The takeaway? If you don't submit an ACT or SAT score, it may hurt your application.
We did! And for schools that permanently dropped the standardized testing requirement, either before or as a result of the coronavirus, we mean it. Many schools feel that the other factors of your application—your grades, your essays, your activities, your recommendation letters—are more than enough for them to make an admissions decision without seeing an SAT score from you.
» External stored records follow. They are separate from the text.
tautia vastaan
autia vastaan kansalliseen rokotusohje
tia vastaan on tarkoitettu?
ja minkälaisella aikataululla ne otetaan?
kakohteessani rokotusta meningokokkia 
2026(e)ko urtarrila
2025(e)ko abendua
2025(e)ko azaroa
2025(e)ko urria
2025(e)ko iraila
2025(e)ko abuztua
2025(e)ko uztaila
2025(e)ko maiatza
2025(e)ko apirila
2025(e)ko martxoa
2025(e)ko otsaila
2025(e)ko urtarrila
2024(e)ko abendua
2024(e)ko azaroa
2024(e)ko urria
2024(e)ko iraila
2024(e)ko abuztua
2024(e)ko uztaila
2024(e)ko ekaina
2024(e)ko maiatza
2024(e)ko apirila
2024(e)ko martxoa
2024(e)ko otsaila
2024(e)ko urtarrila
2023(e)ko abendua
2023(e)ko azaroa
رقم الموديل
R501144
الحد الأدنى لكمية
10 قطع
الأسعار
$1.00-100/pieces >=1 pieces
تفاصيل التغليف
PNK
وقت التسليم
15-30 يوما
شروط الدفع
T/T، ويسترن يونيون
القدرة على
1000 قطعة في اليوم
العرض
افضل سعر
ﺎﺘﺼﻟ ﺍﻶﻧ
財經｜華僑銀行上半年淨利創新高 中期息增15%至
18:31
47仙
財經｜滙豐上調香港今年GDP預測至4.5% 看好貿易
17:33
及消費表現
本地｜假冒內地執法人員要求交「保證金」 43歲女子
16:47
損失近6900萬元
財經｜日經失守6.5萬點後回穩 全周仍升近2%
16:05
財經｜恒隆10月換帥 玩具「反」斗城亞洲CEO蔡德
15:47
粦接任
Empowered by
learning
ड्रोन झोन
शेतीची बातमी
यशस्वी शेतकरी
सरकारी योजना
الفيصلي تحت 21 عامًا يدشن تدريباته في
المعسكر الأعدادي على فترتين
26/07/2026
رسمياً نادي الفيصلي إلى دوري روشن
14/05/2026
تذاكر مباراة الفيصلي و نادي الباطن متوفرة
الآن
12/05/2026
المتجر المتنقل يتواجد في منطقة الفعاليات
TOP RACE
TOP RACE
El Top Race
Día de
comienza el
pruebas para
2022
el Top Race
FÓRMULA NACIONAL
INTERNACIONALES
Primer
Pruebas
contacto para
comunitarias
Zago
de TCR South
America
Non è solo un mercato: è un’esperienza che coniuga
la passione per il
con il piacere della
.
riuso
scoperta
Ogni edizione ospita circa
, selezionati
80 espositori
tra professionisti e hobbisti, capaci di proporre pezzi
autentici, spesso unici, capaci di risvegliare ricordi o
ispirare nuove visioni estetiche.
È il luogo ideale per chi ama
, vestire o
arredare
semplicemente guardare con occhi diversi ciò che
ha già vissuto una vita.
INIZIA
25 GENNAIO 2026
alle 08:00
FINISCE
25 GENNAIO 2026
Furthermore, there is definitely evidence that the current crisis is causing schools to reevaluate their reliance on standardized testing. A handful of very competitive schools, including Tufts University, Swarthmore College, and Middlebury College, have become test-optional for the next two or three years, to evaluate whether they need the test at all. At the end of these pilot programs, it's possible these schools will drop the requirement altogether.
At the majority of these newly and temporarily test-optional schools, however, this shift is clearly a one-time policy created in response to unprecedented social, economic, and academic disruption. While these schools feel they can't require the test, it's probable that they would prefer to see a good score. Some state that applicants who submit without scores will not be penalized; others do not, leaving open the possibility that not submitting a score will hurt an applicant.
Not necessarily! Yes, there are some schools that will hold it against you if you don't submit your standardized test scores, particularly those at the top of the rankings. If other very elite schools follow Cornell, you can likely expect to see similar language in their announcements.
However, if you aren't happy with your current scores, and you end up not being able to take the test again, these announcements present you with an opportunity. Certainly, without an ACT or SAT score, admissions officers at elite schools will look even more critically at your grades, activities, service, leadership, letters, and essays. They may decide those factors are not enough to outweigh the lack of an SAT score.
Nevertheless, optional is optional; they will not reject you solely because you do not have a score. So, if you're someone with an unimpressive standardized test score but a great profile everywhere else, it could very well make sense not to submit your scores. You'll have to ask yourself (or a trusted advisor) whether the poor score is worse than submitting nothing at all.
We know how you feel. Navigating the standardized testing landscape is hard even in normal times, and these are not normal times. This is a good opportunity to take a deep breath and remind yourself that standardized test scores are just one part of your overall application. Whether you choose to submit or not, there will be plenty in your application for colleges to love.
In the meantime, given that most schools are still asking to see scores, it's a good idea to keep an eye on the latest changes and continue to prep for the intended test dates in the late summer and fall. As with everything else in the age of coronavirus, all we can do is plan for what we do know.